Given information START
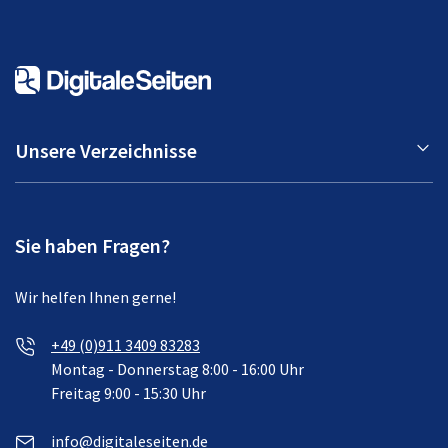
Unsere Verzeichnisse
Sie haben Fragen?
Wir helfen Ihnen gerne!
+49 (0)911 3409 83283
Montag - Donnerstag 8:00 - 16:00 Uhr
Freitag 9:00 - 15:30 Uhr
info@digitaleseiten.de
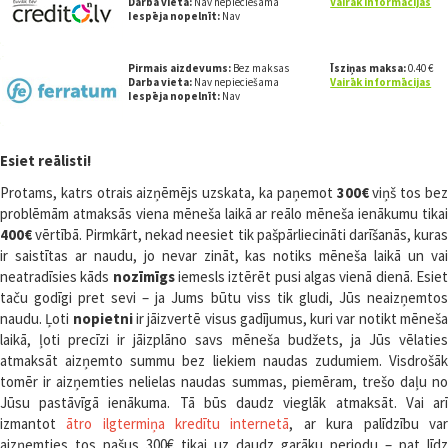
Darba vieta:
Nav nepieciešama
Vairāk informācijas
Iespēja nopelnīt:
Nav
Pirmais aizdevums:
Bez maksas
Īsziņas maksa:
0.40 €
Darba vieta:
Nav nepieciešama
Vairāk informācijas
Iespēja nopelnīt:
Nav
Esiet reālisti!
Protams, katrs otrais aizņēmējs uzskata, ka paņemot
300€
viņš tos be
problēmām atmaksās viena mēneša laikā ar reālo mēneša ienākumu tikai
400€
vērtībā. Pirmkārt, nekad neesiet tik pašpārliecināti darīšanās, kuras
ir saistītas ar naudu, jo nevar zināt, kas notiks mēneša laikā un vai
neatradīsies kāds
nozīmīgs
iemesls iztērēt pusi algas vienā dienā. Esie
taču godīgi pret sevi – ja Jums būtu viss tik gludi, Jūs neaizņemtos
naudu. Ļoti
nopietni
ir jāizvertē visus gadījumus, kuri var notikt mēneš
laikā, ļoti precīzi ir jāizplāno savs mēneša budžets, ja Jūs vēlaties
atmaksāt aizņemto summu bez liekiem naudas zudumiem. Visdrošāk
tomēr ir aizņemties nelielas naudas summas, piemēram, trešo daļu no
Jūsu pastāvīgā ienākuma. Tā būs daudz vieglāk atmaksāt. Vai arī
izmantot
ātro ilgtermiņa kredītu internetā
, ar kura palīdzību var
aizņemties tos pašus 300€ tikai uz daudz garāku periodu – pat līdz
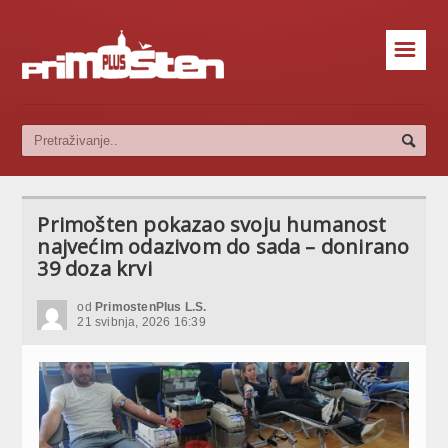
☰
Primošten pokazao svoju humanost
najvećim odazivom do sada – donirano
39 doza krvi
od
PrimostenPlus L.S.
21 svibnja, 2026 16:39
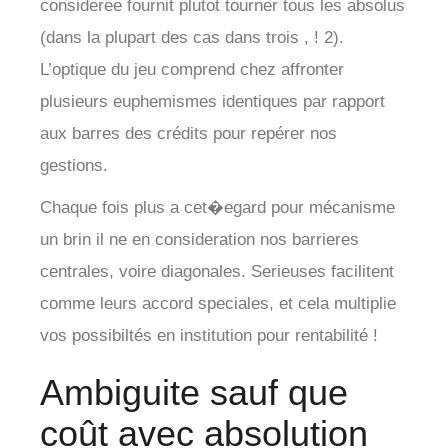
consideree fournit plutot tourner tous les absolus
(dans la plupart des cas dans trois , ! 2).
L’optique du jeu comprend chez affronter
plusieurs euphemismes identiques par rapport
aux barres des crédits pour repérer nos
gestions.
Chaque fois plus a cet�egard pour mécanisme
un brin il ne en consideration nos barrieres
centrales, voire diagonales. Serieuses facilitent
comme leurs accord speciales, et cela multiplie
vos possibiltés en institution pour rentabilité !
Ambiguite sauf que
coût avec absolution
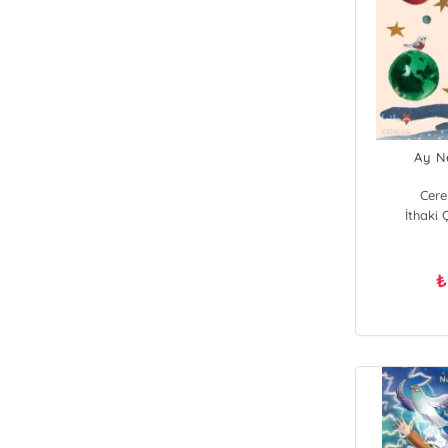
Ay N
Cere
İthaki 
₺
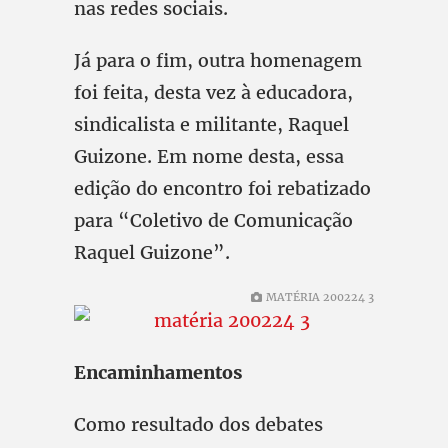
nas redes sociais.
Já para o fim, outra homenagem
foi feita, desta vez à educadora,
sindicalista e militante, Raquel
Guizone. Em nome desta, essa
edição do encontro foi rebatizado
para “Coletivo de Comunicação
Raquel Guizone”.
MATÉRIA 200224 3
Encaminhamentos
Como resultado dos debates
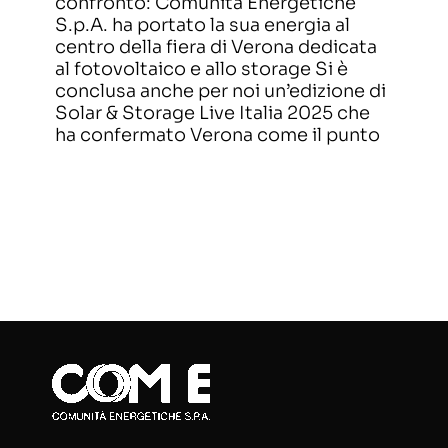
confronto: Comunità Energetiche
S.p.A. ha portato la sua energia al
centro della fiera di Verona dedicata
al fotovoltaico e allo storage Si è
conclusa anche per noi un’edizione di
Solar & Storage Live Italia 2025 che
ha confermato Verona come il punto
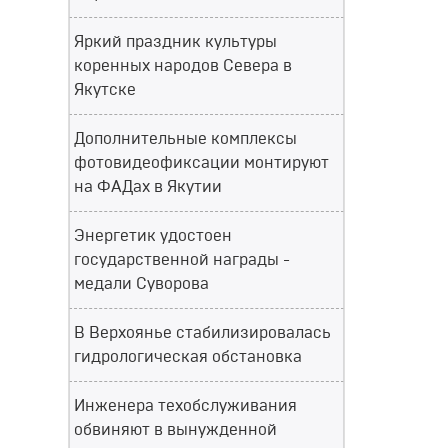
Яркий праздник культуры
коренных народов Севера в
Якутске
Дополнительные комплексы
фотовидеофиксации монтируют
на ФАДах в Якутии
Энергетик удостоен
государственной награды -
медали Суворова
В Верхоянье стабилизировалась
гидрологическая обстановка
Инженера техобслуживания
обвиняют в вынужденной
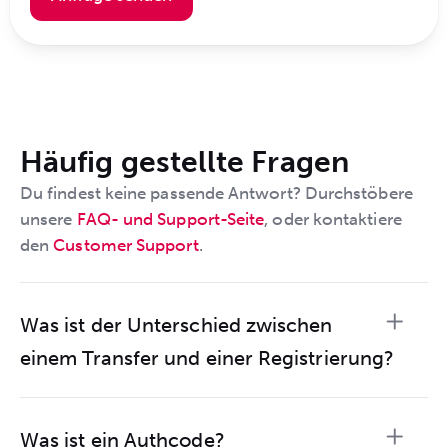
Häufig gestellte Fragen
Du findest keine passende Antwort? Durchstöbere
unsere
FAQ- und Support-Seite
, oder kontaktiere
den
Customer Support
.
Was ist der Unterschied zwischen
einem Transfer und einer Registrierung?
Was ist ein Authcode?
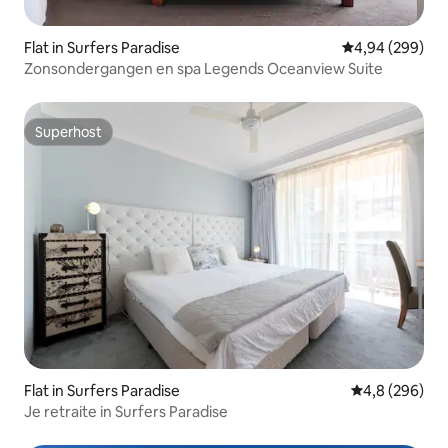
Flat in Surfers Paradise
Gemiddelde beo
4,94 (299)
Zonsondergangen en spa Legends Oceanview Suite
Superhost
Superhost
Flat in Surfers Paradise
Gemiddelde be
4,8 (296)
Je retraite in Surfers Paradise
Given information END
Given information START
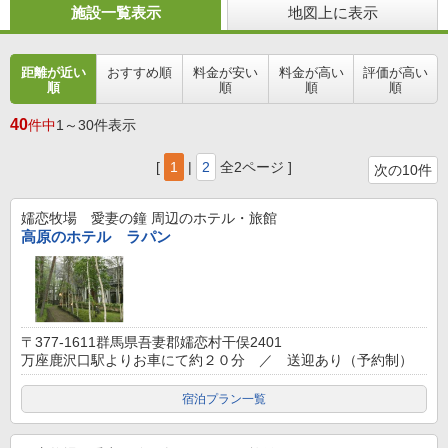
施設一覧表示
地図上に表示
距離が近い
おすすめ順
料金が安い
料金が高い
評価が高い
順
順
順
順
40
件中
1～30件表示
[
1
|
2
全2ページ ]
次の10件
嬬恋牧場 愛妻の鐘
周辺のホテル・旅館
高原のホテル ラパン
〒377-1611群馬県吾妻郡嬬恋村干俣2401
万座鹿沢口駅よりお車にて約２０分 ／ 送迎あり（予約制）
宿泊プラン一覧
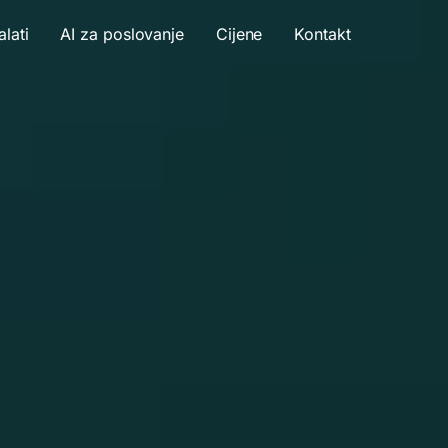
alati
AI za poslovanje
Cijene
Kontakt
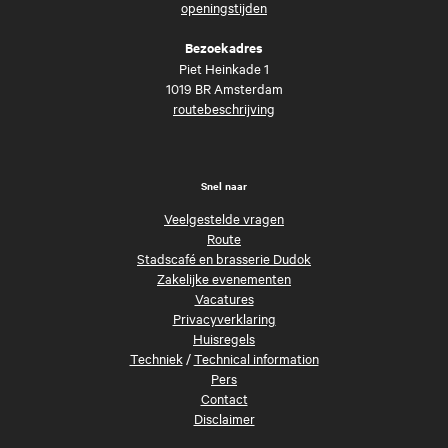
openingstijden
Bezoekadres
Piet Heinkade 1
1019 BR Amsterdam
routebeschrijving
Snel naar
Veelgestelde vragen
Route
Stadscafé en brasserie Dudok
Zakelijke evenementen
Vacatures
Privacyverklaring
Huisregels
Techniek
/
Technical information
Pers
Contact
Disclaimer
Given information END
Given information START
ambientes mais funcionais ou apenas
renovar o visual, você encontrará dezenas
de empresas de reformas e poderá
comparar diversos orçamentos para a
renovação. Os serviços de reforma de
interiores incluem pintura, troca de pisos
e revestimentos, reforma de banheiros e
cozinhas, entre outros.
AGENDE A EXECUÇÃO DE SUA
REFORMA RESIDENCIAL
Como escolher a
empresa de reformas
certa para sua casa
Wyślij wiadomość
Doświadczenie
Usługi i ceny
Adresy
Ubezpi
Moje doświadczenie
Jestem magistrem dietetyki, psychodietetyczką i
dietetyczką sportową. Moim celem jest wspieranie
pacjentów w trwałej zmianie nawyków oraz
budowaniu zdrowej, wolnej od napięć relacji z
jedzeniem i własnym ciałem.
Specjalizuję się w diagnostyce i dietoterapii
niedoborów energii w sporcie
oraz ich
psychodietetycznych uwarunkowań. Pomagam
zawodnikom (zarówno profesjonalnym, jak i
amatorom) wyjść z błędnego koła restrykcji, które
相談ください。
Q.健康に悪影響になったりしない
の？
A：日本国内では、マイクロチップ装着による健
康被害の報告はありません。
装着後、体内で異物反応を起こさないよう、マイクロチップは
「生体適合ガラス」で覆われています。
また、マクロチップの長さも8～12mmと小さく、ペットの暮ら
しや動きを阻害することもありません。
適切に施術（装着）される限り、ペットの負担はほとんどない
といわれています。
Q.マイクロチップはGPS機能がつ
Given information END
** Task description **
Above are records; write out the lines from the one with "naudu. Ļoti" down to the one with "Chaque fois plus a cet�egard pour mécanisme", exactly, leaving the pictures out.

** Answer to this exercise **
naudu. Ļoti
nopietni
ir jāizvertē visus gadījumus, kuri var notikt mēneš
laikā, ļoti precīzi ir jāizplāno savs mēneša budžets, ja Jūs vēlaties
atmaksāt aizņemto summu bez liekiem naudas zudumiem. Visdrošāk
tomēr ir aizņemties nelielas naudas summas, piemēram, trešo daļu no
Jūsu pastāvīgā ienākuma. Tā būs daudz vieglāk atmaksāt. Vai arī
izmantot
ātro ilgtermiņa kredītu internetā
, ar kura palīdzību var
aizņemties tos pašus 300€ tikai uz daudz garāku periodu – pat līdz
☰
Primošten pokazao svoju humanost
najvećim odazivom do sada – donirano
39 doza krvi
od
PrimostenPlus L.S.
21 svibnja, 2026 16:39
consideree fournit plutot tourner tous les absolus
(dans la plupart des cas dans trois , ! 2).
L’optique du jeu comprend chez affronter
plusieurs euphemismes identiques par rapport
aux barres des crédits pour repérer nos
gestions.
Chaque fois plus a cet�egard pour mécanisme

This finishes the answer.